# mini light Bar



## Bartsnow 1 (Jan 2, 2010)

This is my first post to the site. I am getting ready to set up my first my truck and was wondering what light bar would be the best i am looking at a whelen mini edge 9M or a lil Rebel mini. Any info would be great thanks.


----------



## RepoMan207 (Oct 7, 2008)

I have the Mini edge with 6 strobes, 2 work lights, and 2 alley lights. I love it. Really bright!


----------



## Bartsnow 1 (Jan 2, 2010)

Where did you get yours?


----------



## RepoMan207 (Oct 7, 2008)

Parr, I only paid a little over $600 with shipping, it must have been on sale when I got it, there $699 for the loaded ones.

http://www.parrpse.com/page42.html









I bought the "stud mounts" so I could put iton my back rack.


----------



## ShadmorePlowing (Nov 6, 2009)

This is what I have currently, I am looking to sell it.
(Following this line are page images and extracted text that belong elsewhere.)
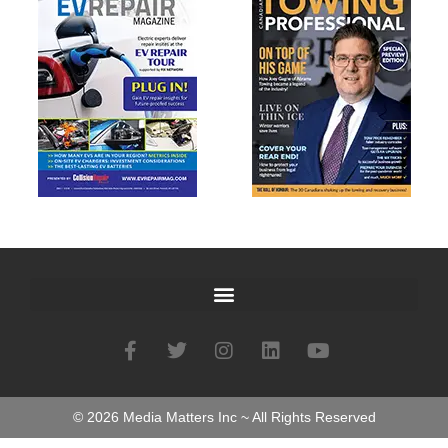
©
2026
Media Matters Inc ~ All Rights Reserved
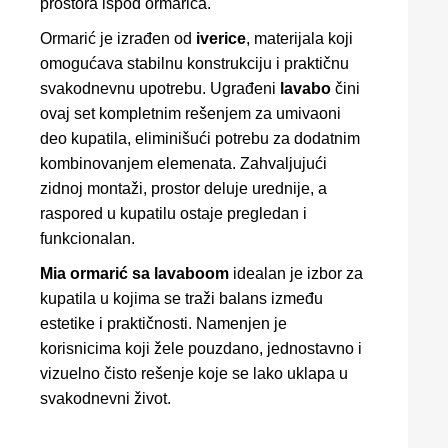
prostora ispod ormarića.
Ormarić je izrađen od
iverice
, materijala koji
omogućava stabilnu konstrukciju i praktičnu
svakodnevnu upotrebu. Ugrađeni
lavabo
čini
ovaj set kompletnim rešenjem za umivaoni
deo kupatila, eliminišući potrebu za dodatnim
kombinovanjem elemenata. Zahvaljujući
zidnoj montaži, prostor deluje urednije, a
raspored u kupatilu ostaje pregledan i
funkcionalan.
Mia ormarić sa lavaboom
idealan je izbor za
kupatila u kojima se traži balans između
estetike i praktičnosti. Namenjen je
korisnicima koji žele pouzdano, jednostavno i
vizuelno čisto rešenje koje se lako uklapa u
svakodnevni život.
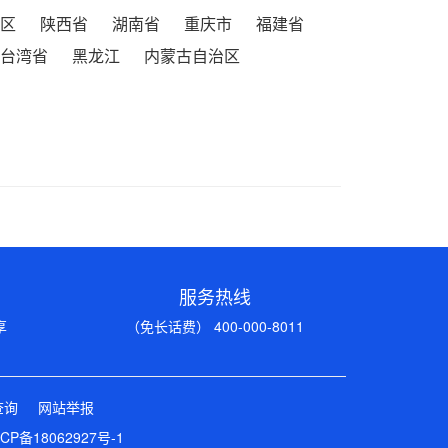
区
陕西省
湖南省
重庆市
福建省
台湾省
黑龙江
内蒙古自治区
服务热线
享
（免长话费） 400-000-8011
查询
网站举报
CP备18062927号-1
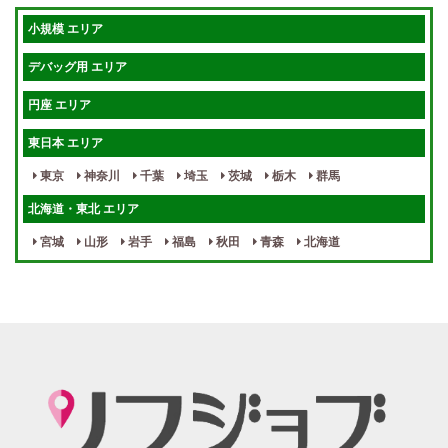
短期OK
入店祝金あり
小規模 エリア
週1～OK
健全店で安心！
デバッグ用 エリア
待機保証あり
個別待機
円座 エリア
宿泊相談可
保証制度完備
東日本 エリア
指名料100％バック！
寮完備
東京
神奈川
千葉
埼玉
茨城
栃木
群馬
女性スタッフがいる！
終電後店泊OK
北海道・東北 エリア
最低保証制度あり
ノルマなし
宮城
山形
岩手
福島
秋田
青森
北海道
週１～OK
自宅待機OK
北陸・東海 エリア
週1~OK
短期バイトOK
三重
富山
山梨
岐阜
愛知
新潟
石川
福井
長野
静岡
かけもちOK
給与保証あり
関西 エリア
店泊可能
送迎あり
大阪
兵庫
京都
滋賀
奈良
和歌山
週1日～OK
ぽっちゃりさん歓迎
九州・沖縄 エリア
指名バック率高め
週1・月1～OK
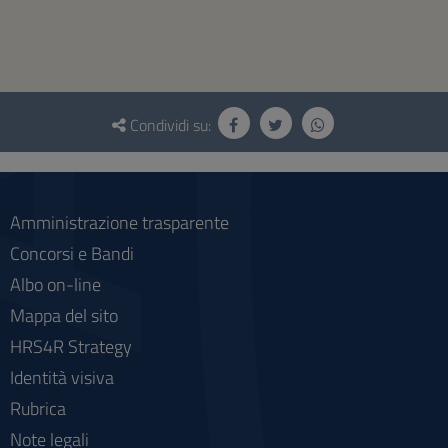
Questionario
e
Condividi su:
social
Amministrazione trasparente
Concorsi e Bandi
Albo on-line
Mappa del sito
HRS4R Strategy
Identità visiva
Rubrica
Note legali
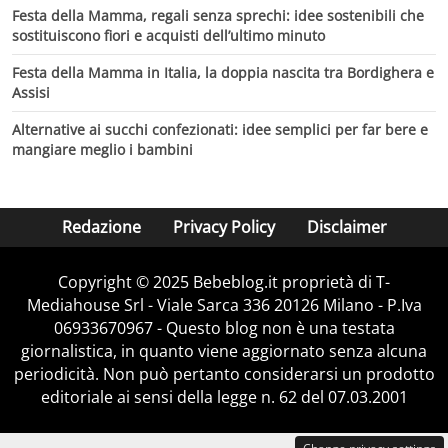
Festa della Mamma, regali senza sprechi: idee sostenibili che
sostituiscono fiori e acquisti dell’ultimo minuto
Festa della Mamma in Italia, la doppia nascita tra Bordighera e
Assisi
Alternative ai succhi confezionati: idee semplici per far bere e
mangiare meglio i bambini
Redazione
Privacy Policy
Disclaimer
Copyright © 2025 Bebeblog.it proprietà di T-
Mediahouse Srl - Viale Sarca 336 20126 Milano - P.Iva
06933670967 - Questo blog non è una testata
giornalistica, in quanto viene aggiornato senza alcuna
periodicità. Non può pertanto considerarsi un prodotto
editoriale ai sensi della legge n. 62 del 07.03.2001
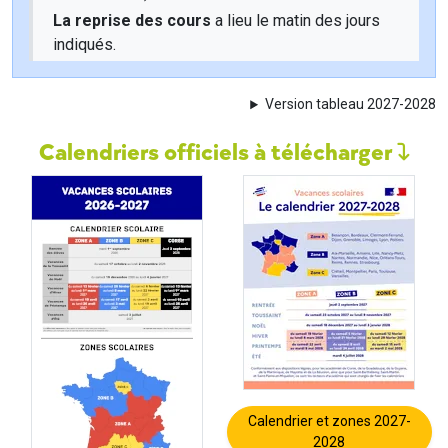
La reprise des cours
a lieu le matin des jours
indiqués.
Version tableau 2027-2028
Calendriers officiels à télécharger
Calendrier et zones 2027-
2028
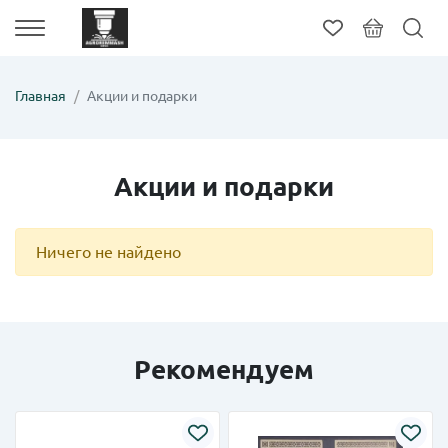
Главная
Акции и подарки
Акции и подарки
Ничего не найдено
Рекомендуем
http://www.plowsite.com/showthread.php?t=95198


----------



## SafetyLighting (Jul 23, 2005)

These are $225 shipped to you.

http://www.soundoffsignal.com/warnamber/lightbars/lb_EPL7000.htm


----------



## Too Stroked (Jan 1, 2010)

We're kind of partial to Star mini bars, but we're only 30 minutes from the factory and we buy them direct. (We use the magnet mount / quad flash strobes.) We have over a dozen of them on everything from pickup trucks to dump trucks to skid steers to back hoes and loaders. That said, we've had virtually no problems with them and some of them are approaching 10 years old. In fact, as hard as I try to talk the boss into something a bit more "modern", he keeps pointing to the reliability and saying "why?"


----------



## dutchman (Aug 20, 2005)

RepoMan207;939771 said:


> Parr, I only paid a little over $600 with shipping, it must have been on sale when I got it, there $699 for the loaded ones.
> 
> http://www.parrpse.com/page42.html
> 
> ...


How are the back up lights do they have a lot of light


----------



## RepoMan207 (Oct 7, 2008)

dutchman;940828 said:


> How are the back up lights do they have a lot of light


Good question. There bright for sure. The only draw back is there obviously up higher. Which is great for overall distance and good illumination at the rear of the truck. However I wanted optimal lighting all around, hence why I added the other work lights to boost the immediate area as well as the overall distance.


----------



## dutchman (Aug 20, 2005)

Thanks for the info


----------